A person receives an HIV test in Vietnam. Photo by UNAIDS.
Vietnam has a rate of HIV-infected people receiving anti-retroviral (ARV) treatment with a viral load below the inhibitory threshold reaching 96 percent, contributing to reducing community HIV infection, Long told a meeting of the National Assembly’s Committee on Social Affairs on Tuesday.
Over the past 10 years, Vietnam has kept the community HIV infection rate below 0.3 percent.
According to the United States Agency for International Development (USAID), since 2000 the country has deployed preventive measures to stop 400,000 people from being infected with HIV while 150,000 received treatment that prevented death from AIDS.
According to statistics from Vietnam’s health ministry, around 250,000 HIV patients are still alive, but only 210,000 know their HIV status.
In 2014, Vietnam became the first country in Asia to adopt the 90-90-90 targets set by the Joint United Nations Program on HIV/AIDS, under which by 2020, 90 percent of those living with HIV would know their HIV status; 90 percent of people who know their status are on HIV treatment; and 90 percent of all patients on treatment would have undetectable levels of HIV in their bodies.
USAID first supported HIV/AIDS programs in Vietnam in the mid-1990s.

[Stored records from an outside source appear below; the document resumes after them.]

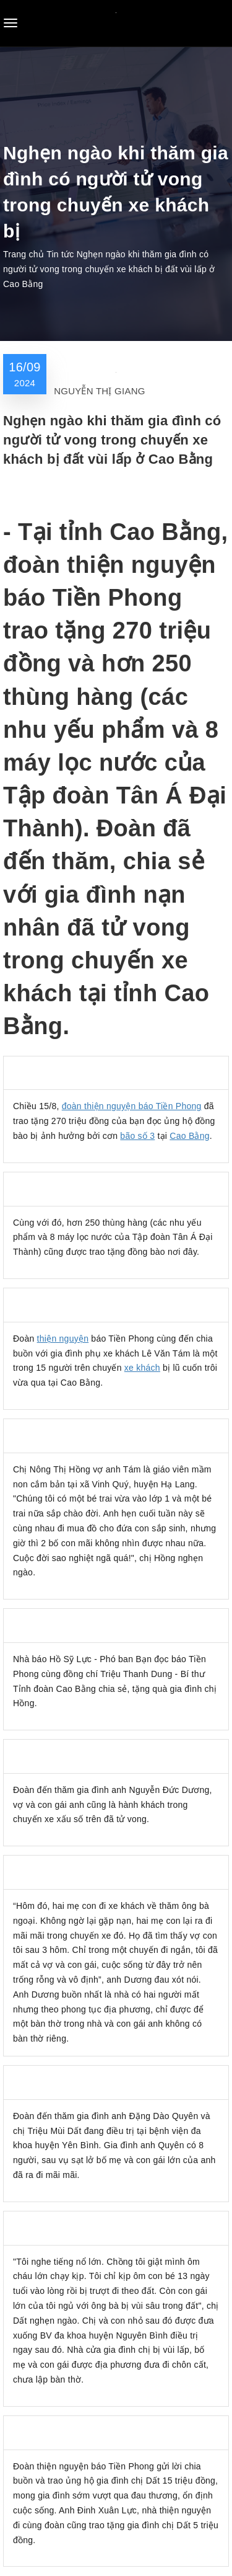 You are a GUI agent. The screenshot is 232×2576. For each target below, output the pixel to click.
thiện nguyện (63, 1338)
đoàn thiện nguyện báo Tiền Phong (132, 1106)
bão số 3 (137, 1136)
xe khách (142, 1368)
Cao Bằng (189, 1136)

Achieving many positive achievements in HIV/AIDS prevention and control, however, this work still has some shortcomings, Long said.
The current law still has many limitations, with no specific regulation on who is entitled to access information about HIV-infected people, which can help spread the disease, VNS reported.

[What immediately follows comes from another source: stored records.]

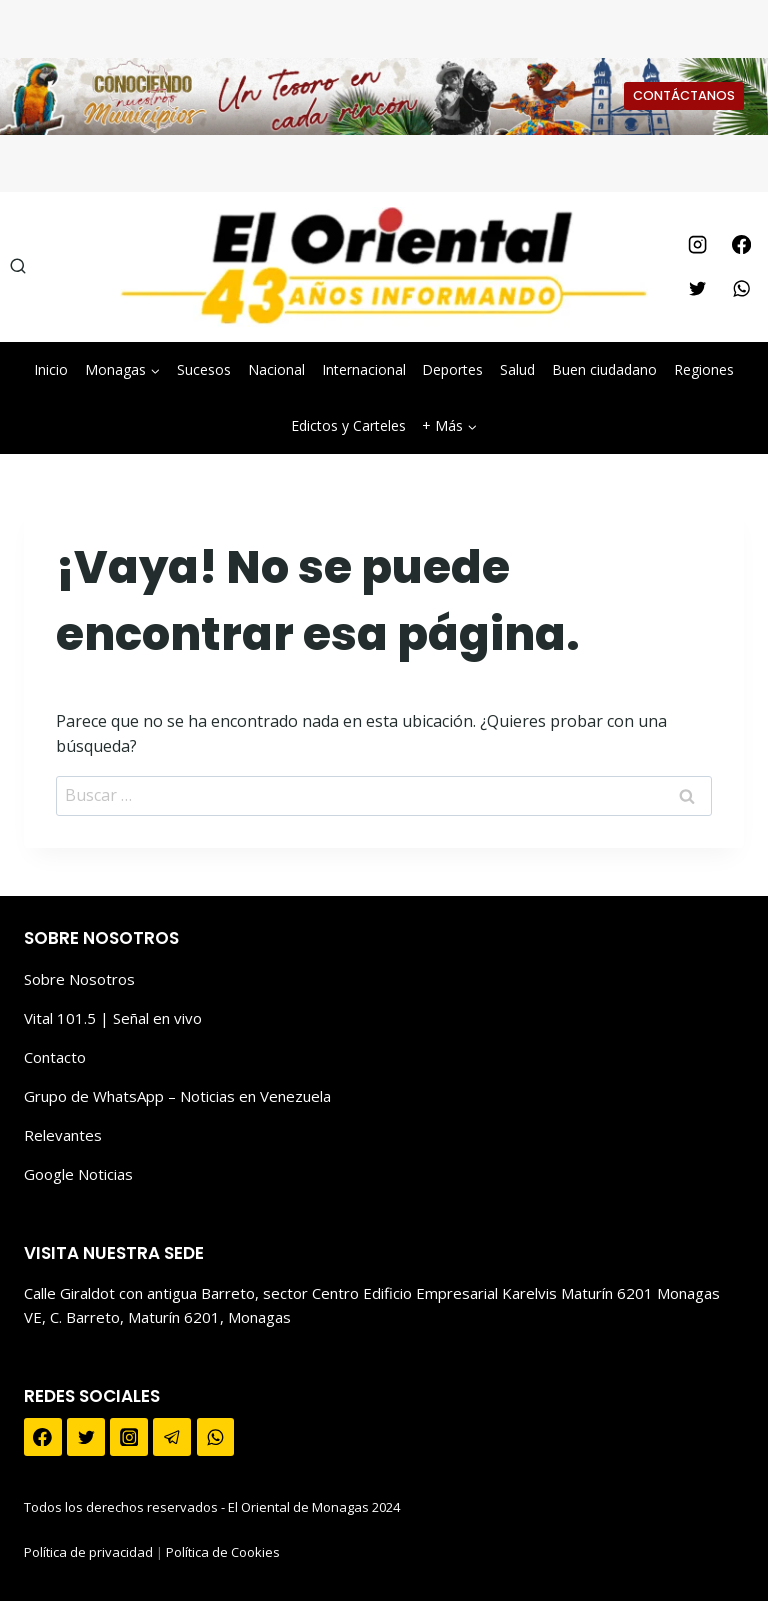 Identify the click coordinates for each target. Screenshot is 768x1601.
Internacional (364, 369)
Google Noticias (78, 1174)
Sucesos (204, 369)
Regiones (704, 369)
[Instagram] (697, 245)
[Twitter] (697, 289)
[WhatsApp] (741, 289)
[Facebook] (741, 245)
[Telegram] (172, 1437)
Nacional (276, 369)
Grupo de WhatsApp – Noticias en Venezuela (177, 1096)
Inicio (51, 369)
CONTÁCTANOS (684, 95)
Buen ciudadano (604, 369)
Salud (517, 369)
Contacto (55, 1057)
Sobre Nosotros (79, 979)
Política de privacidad (88, 1552)
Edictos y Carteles (348, 425)
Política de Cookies (223, 1552)
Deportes (452, 369)
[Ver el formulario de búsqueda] (18, 267)
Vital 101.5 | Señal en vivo (113, 1018)
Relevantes (63, 1135)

Therefore, the draft law adds more people who can access information about HIV-infected people to ensure the benefits of HIV-infected people in their treatment, payment of medical examination and treatment costs as well as preventing infection risks of HIV for people taking care of and treating the patients.
“The head and the person who was assigned to monitor the HIV/AIDS pandemic under a competent State agency on HIV/AIDS prevention and control at all levels” will be notified of the HIV test results for statistics and assessment the risk of HIV infection in the community, the draft reads.
|Permanent Deputy Chairwoman of the National Assembly Tong Thi Phong (standing) gives a speech at the meeting in Hanoi.|
Vietnam has been struggling to find funds for its HIV/AIDS programs after foreign donors started to pull out when it achieved middle-income status. These funds are expected to dry up completely by the end of this year.
By then, drugs are scheduled to be provided under Vietnam’s health insurance system.
According to experts in the field, the lowest cost for treatment for one HIV patient per year exceeds VND4 million ($172), but for those who are drug-resistant, the cost can be seven to eight times higher.
Drug resistance rises because people halt treatment halfway or do not follow the assigned treatment regimen.